At around 4:30 p.m, Borges said she smelled natural gas. Borges and her co-workers approached their supervisor, and asked them if they were going to be evacuated.

Borges said the supervisor noted someone higher up would have to make that decision. So she got back to work.

30 minutes later, the two-story brick building exploded.

Borges, who’d been on a ladder, was thrown to the ground. She heard screaming. There was fire everywhere, and the flames quickly overtook her. 

‘I asked God why he was giving me such a horrible death,’ she said. ‘I asked him to save me, that I didn’t want to die in the fire.’

She began to run. That’s when the floor gave way, and she could feel herself falling— into a long, horizontal tank of chocolate in the factory’s basement. 

At 4 feet, 10 inches tall, Borges landed on her feet in chest-high liquid. The chocolate extinguished the flames, but the impact of the fall ended up breaking her feet.

She was eventually able to climb out of the vat as water from the firefighters’ hoses filled the tank, and jumped into a pool of water that had formed on the basement floor. Briefly submerged, Borges said she swallowed a mouthful of water before surfacing. She grabbed onto some plastic tubing.

And then she waited.

‘Help, help, please help!’ she yelled, over and over, for hours. No one came.

The pain grew more intense. The water was frigid. The main supply pipe for the building’s fire suppression system had ruptured — and water was pouring into the basement. She lost track of time but thought she might be there for days.
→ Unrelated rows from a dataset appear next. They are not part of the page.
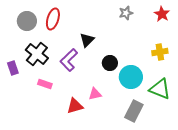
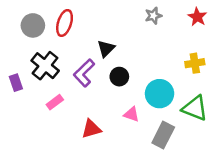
black circle: (110, 63) -> (119, 77), moved
pink rectangle: (45, 84) -> (55, 102), turned -56
pink triangle: (95, 94) -> (132, 114), moved, turned 32

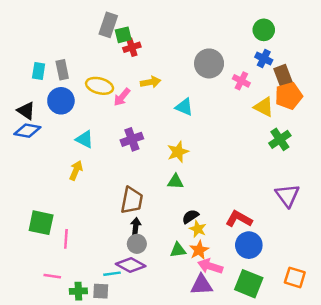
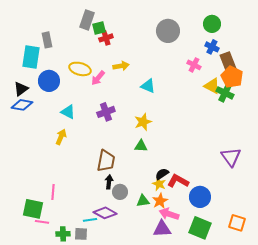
gray circle: (209, 63) -> (168, 31), moved
gray rectangle: (62, 70) -> (47, 40), moved
cyan rectangle: (39, 71) -> (31, 57), size x1.6
orange pentagon: (289, 96) -> (232, 77), turned -30
black triangle: (26, 111) -> (21, 89), turned 49
green cross: (280, 139) -> (225, 93), moved, turned -30
black semicircle: (190, 216) -> (162, 174), moved
red L-shape: (239, 219) -> (178, 181), moved
green square: (41, 223) -> (33, 209), moved
gray circle: (137, 244) -> (120, 192), moved

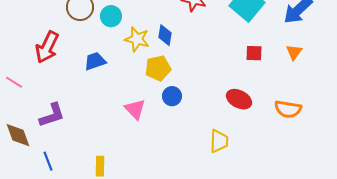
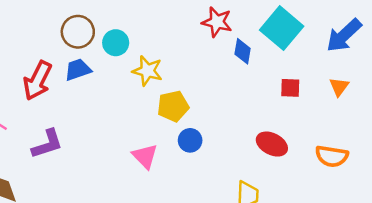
blue diamond: (165, 35) -> (243, 51), moved
blue trapezoid: (95, 61) -> (78, 70), moved
purple L-shape: (52, 115) -> (47, 144), moved

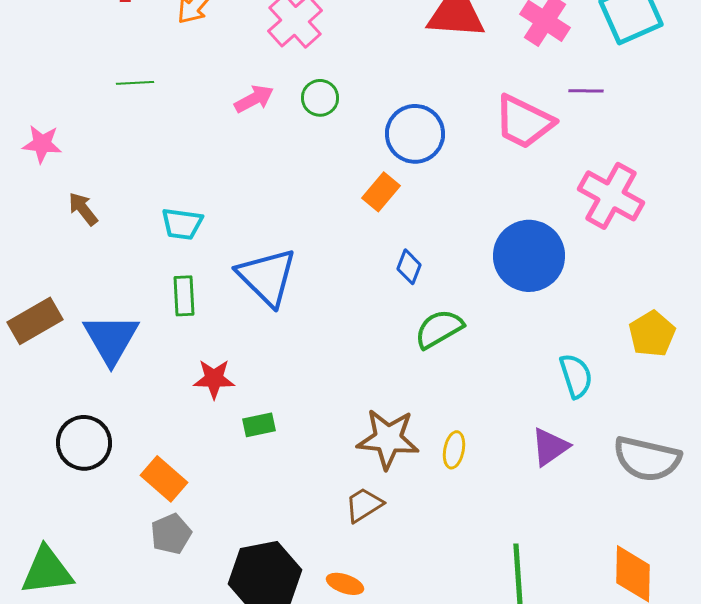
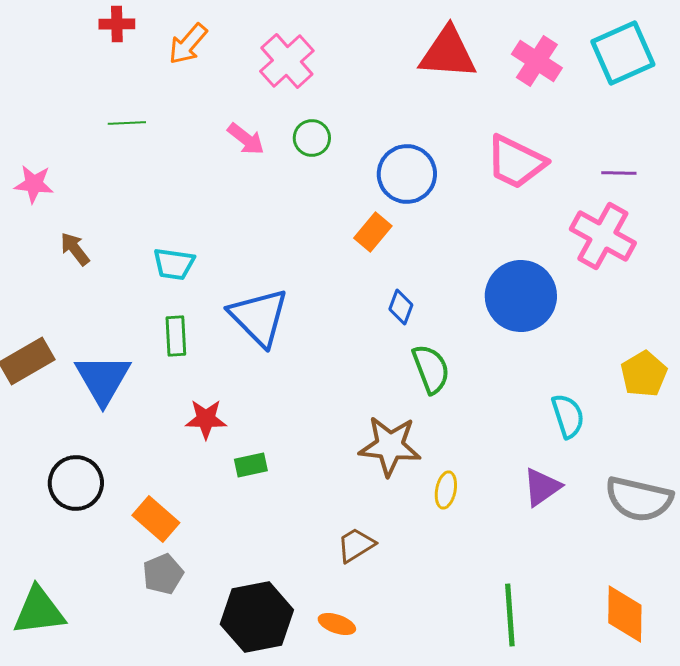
purple line: (586, 91) -> (619, 173), moved
pink arrow: (254, 99) -> (246, 139), turned 66
green semicircle: (439, 329) -> (431, 369), turned 99
brown star: (388, 439) -> (390, 446), moved

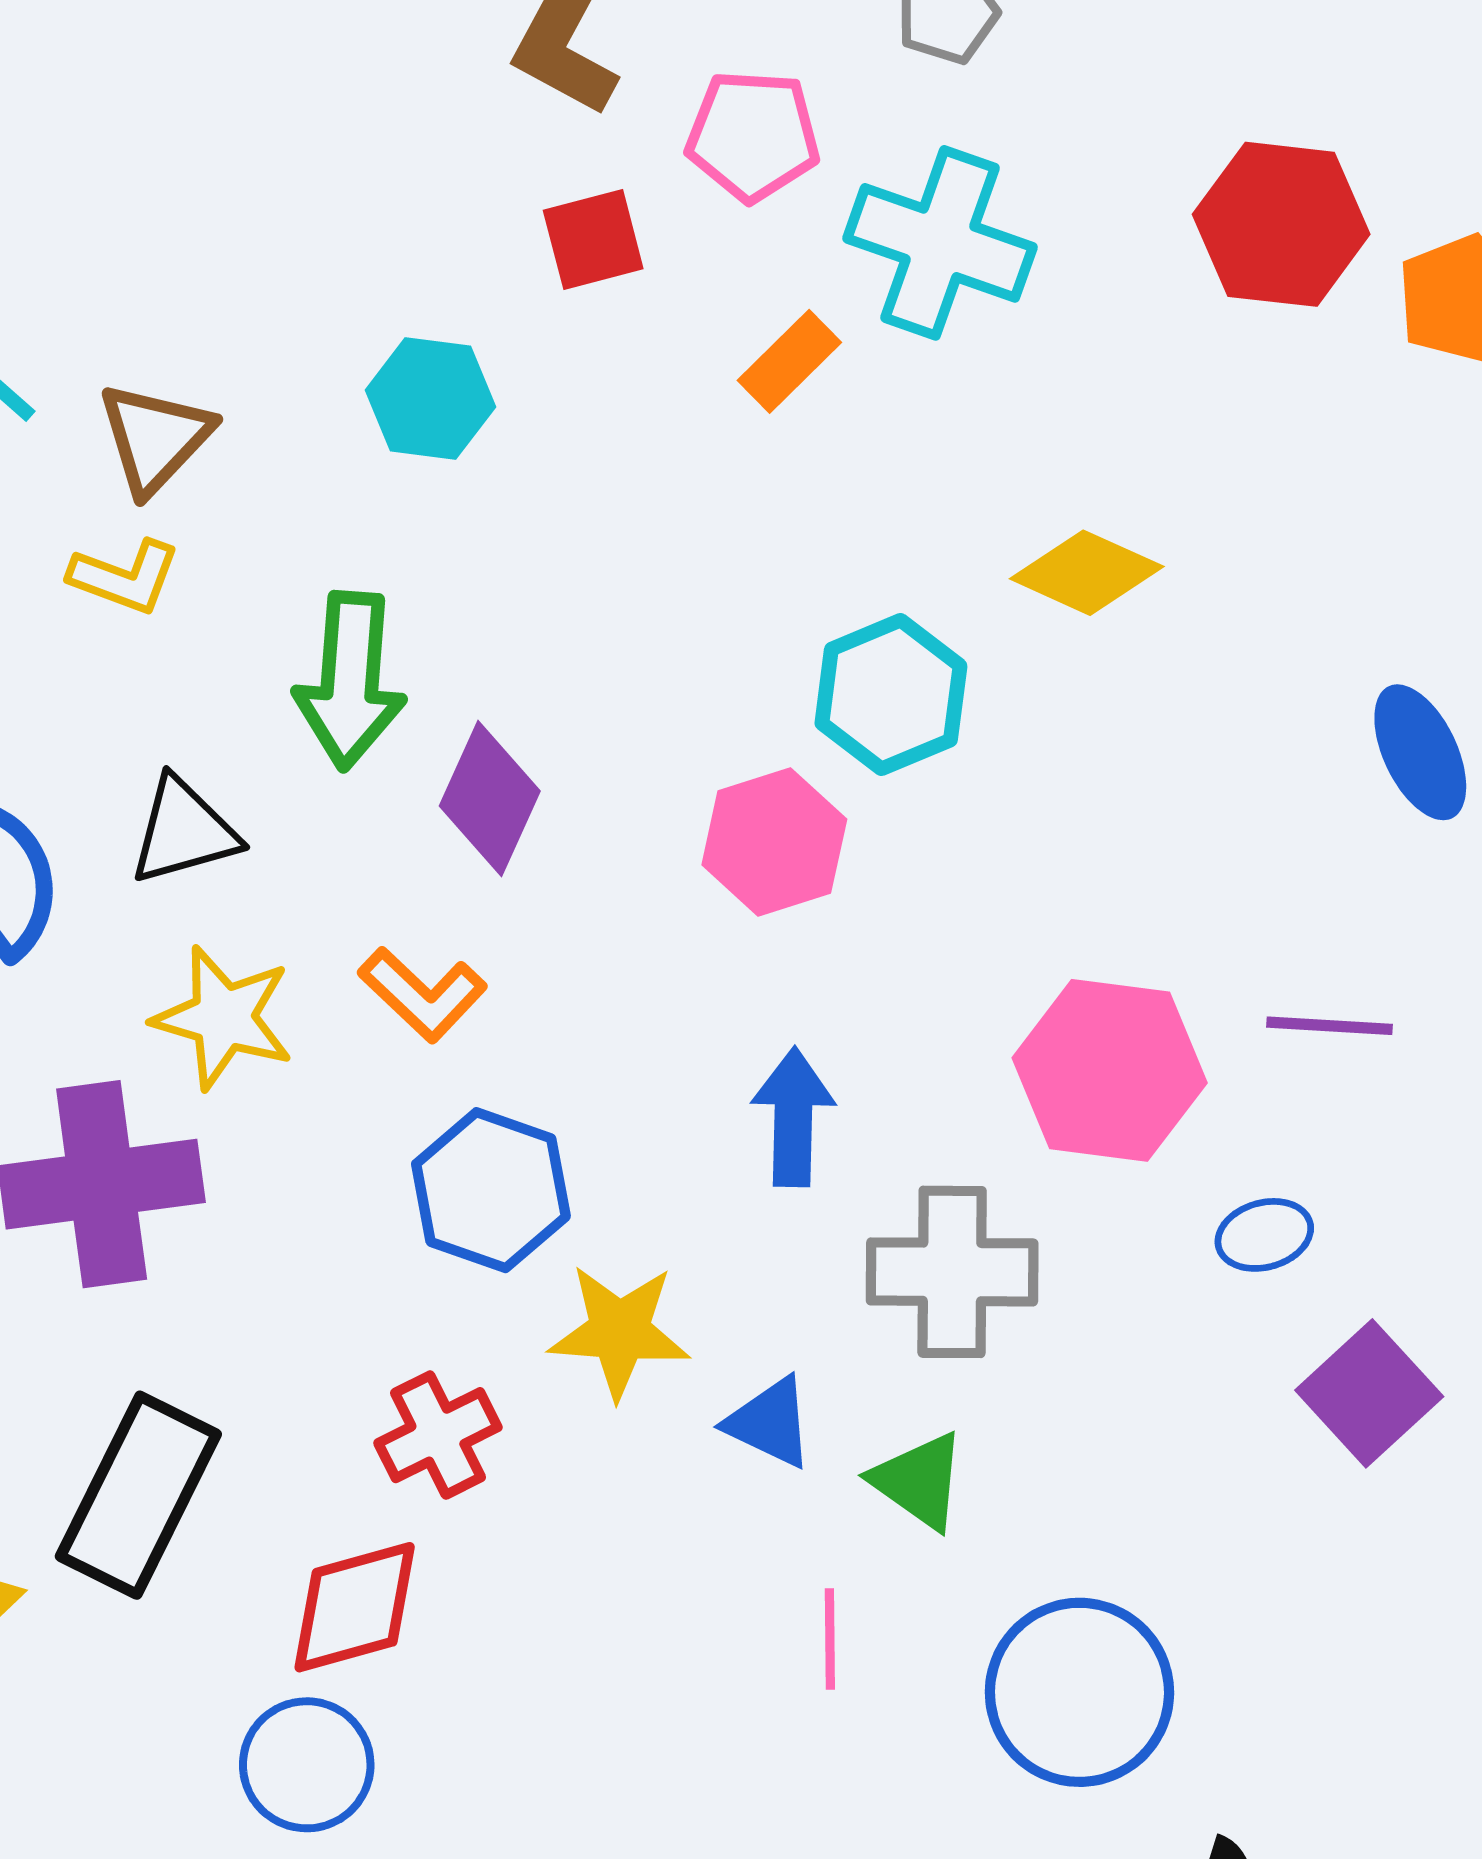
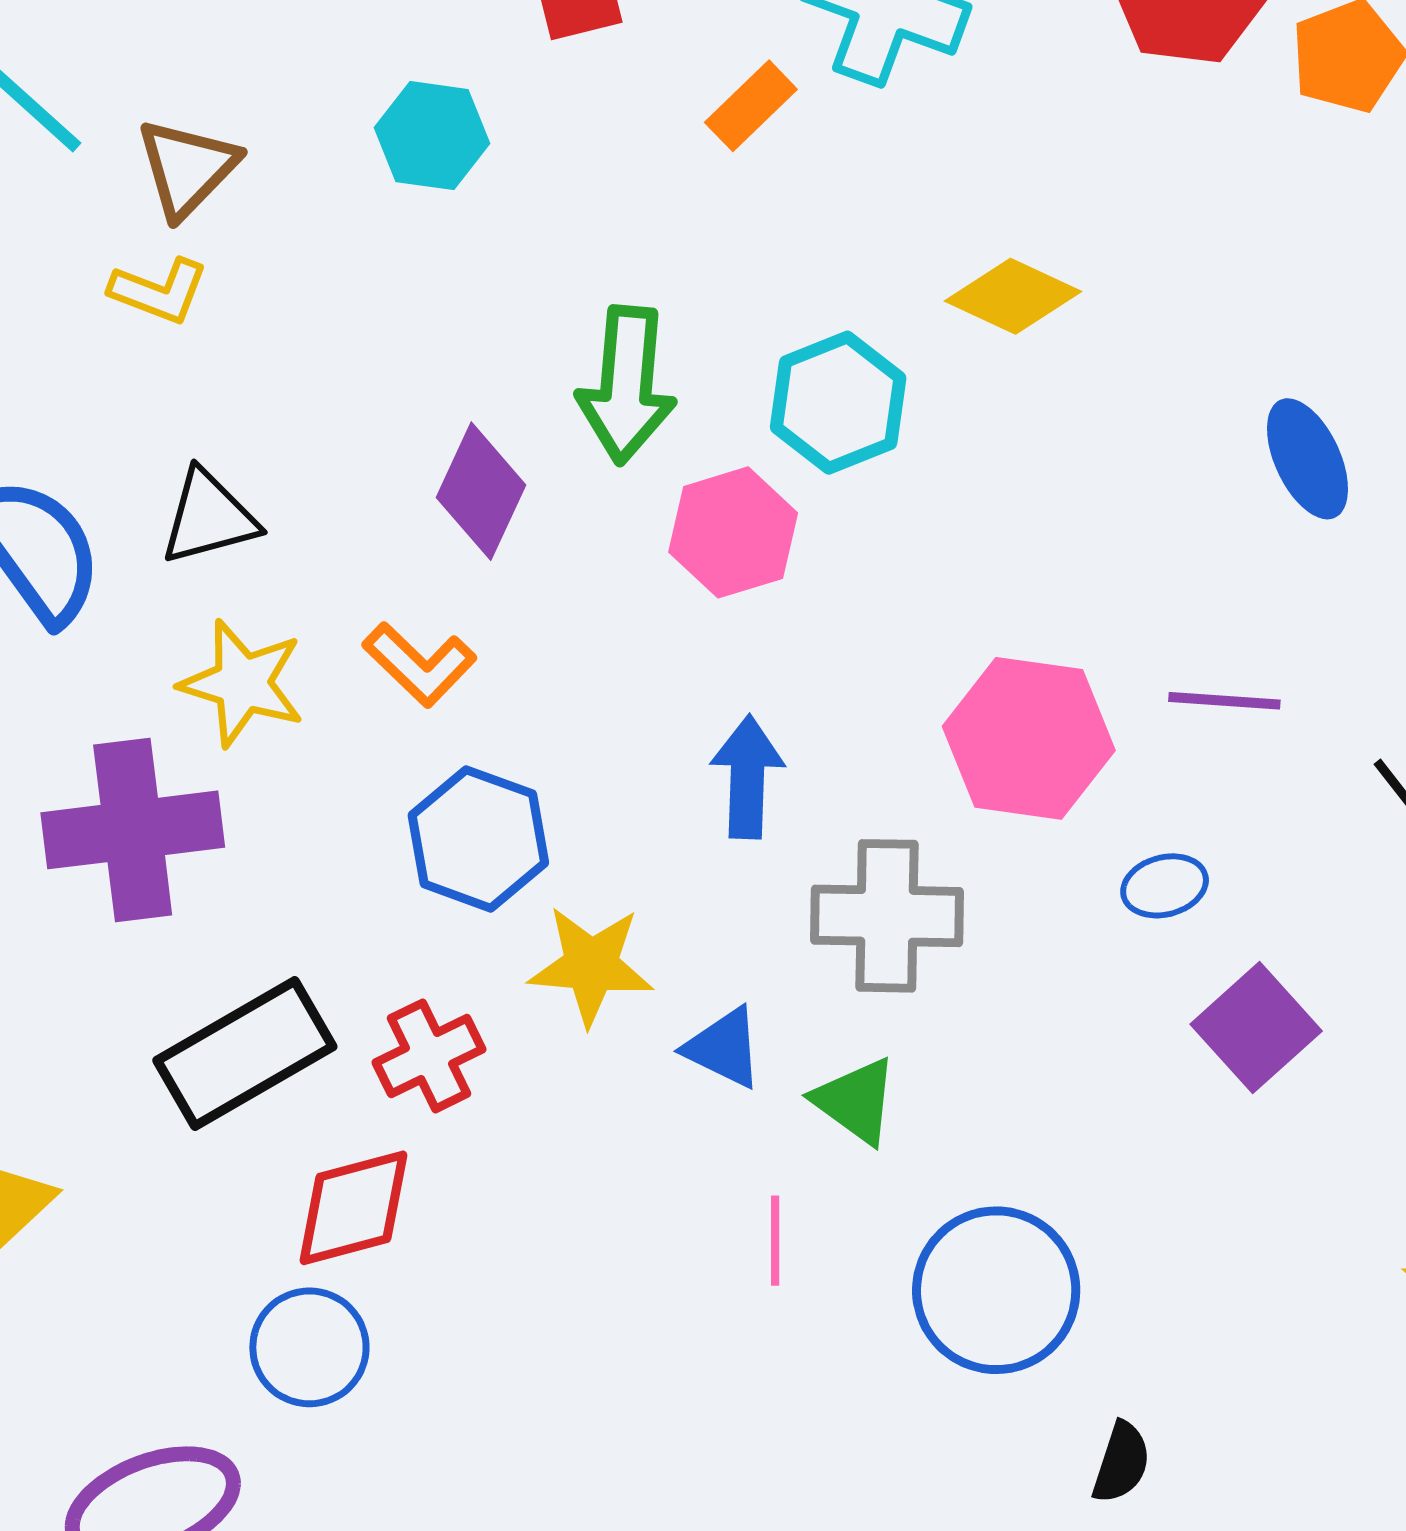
green arrow: (350, 681) -> (627, 385), moved
black rectangle: (138, 1495) -> (245, 1054), moved, turned 33

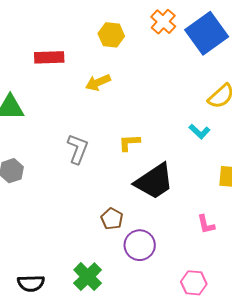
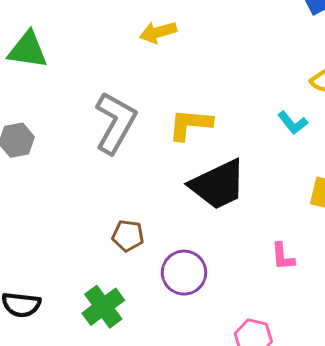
yellow L-shape: (129, 143) -> (190, 124), size x1.4
gray L-shape: (78, 149) -> (115, 123), size x1.4
brown pentagon: (112, 219) -> (128, 236), moved, turned -30

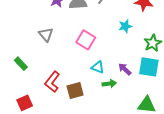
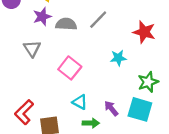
gray triangle: (46, 35) -> (32, 49), moved

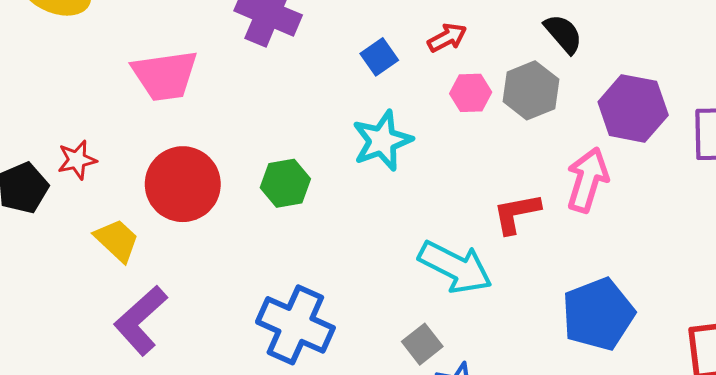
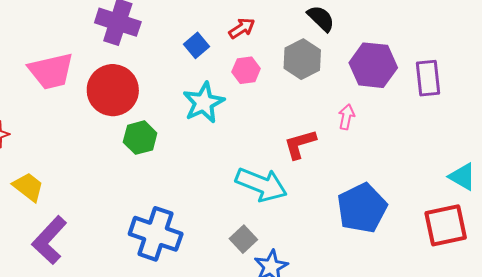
pink hexagon: (471, 93) -> (246, 70), moved
pink arrow: (587, 180) -> (346, 117), size x0.6
red circle: (183, 184) -> (113, 90), moved

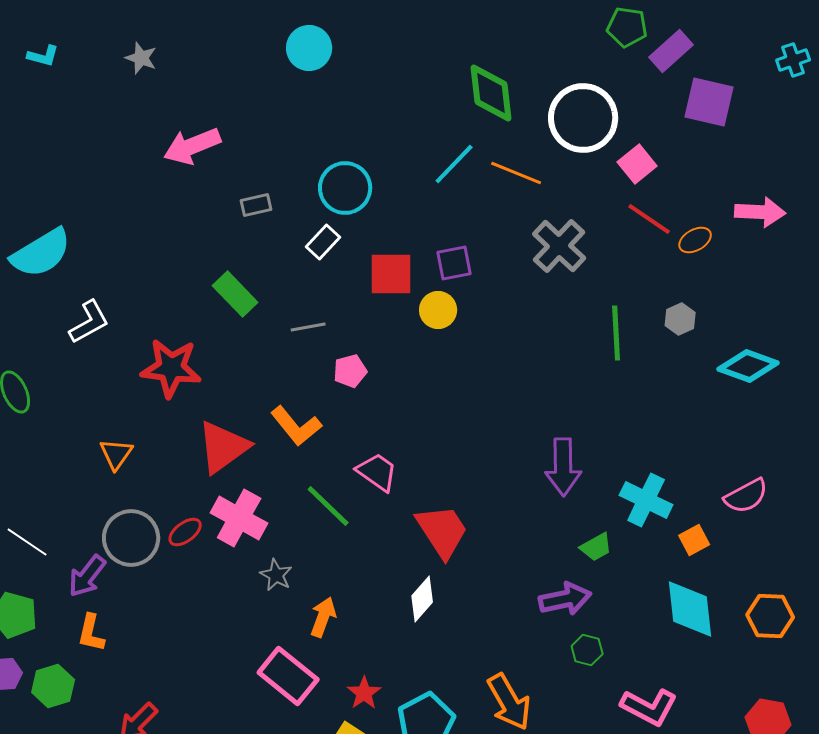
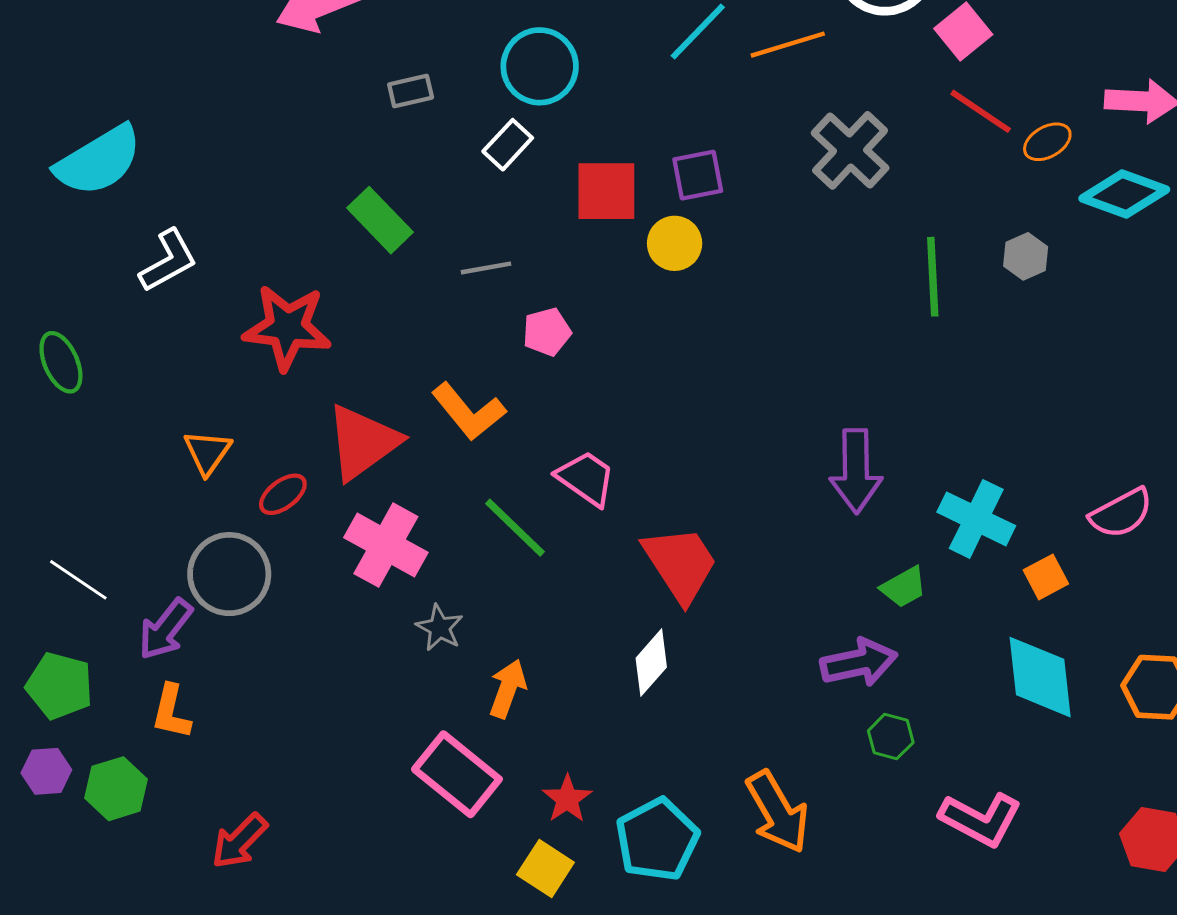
orange line: (516, 173) -> (788, 45), turned -39
cyan diamond: (748, 366) -> (1124, 194), moved
red ellipse: (185, 532) -> (283, 494), moved

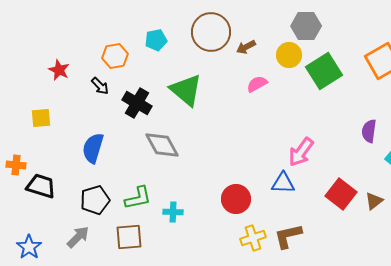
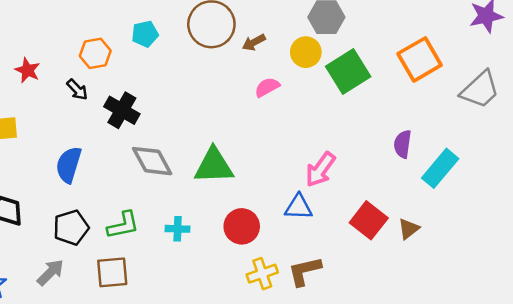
green triangle: (186, 90) -> (214, 166), moved, turned -42
cyan cross: (173, 212) -> (178, 229), moved

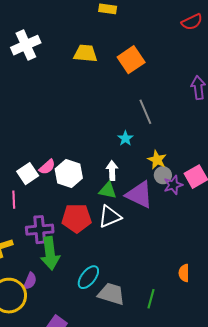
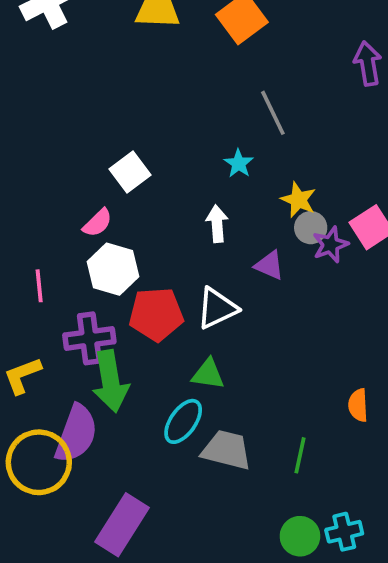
white hexagon: (69, 173) -> (113, 269), moved
white square: (28, 174) -> (130, 172), moved
green triangle: (108, 190) -> (208, 374), moved
purple triangle: (139, 195) -> (269, 265), size x0.6
purple semicircle: (30, 281) -> (76, 434), size x1.8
‘The only thing I wanted was to get out of there,’ she said.

Finally, in the middle of the night, she saw a light and screamed anew for help.

Search-and-rescue dogs had alerted their handlers that a survivor might be in the rubble. Now, as rescuers carefully worked their way down to the basement, they heard Borges’s cries.

Calling for quiet, the rescuers followed the sound of her voice. They found her in a tight space, in chest-deep water. She made her way to them and was placed in a litter.

‘She was severely hypothermic and banged up,’ said Ken Pagurek, a captain in the Philadelphia Fire Department who helped lead the rescue team.

‘I think had they not gotten to her when they did, there was a very good chance the number of victims was going to be plus one,’ he added.

Borges now faces surgery on both feet and a long recovery. Her family has launched a GoFundMe campaign to help her pay the bills.

She first came to the United States 31 years ago, from Puebla state in south-central Mexico. Spent four years working at Palmer and said she is now seeking accountability for the incident.

‘I wanted to speak so that this will be prevented in the future,” she said. “For my colleague Judy, I want there to be justice.’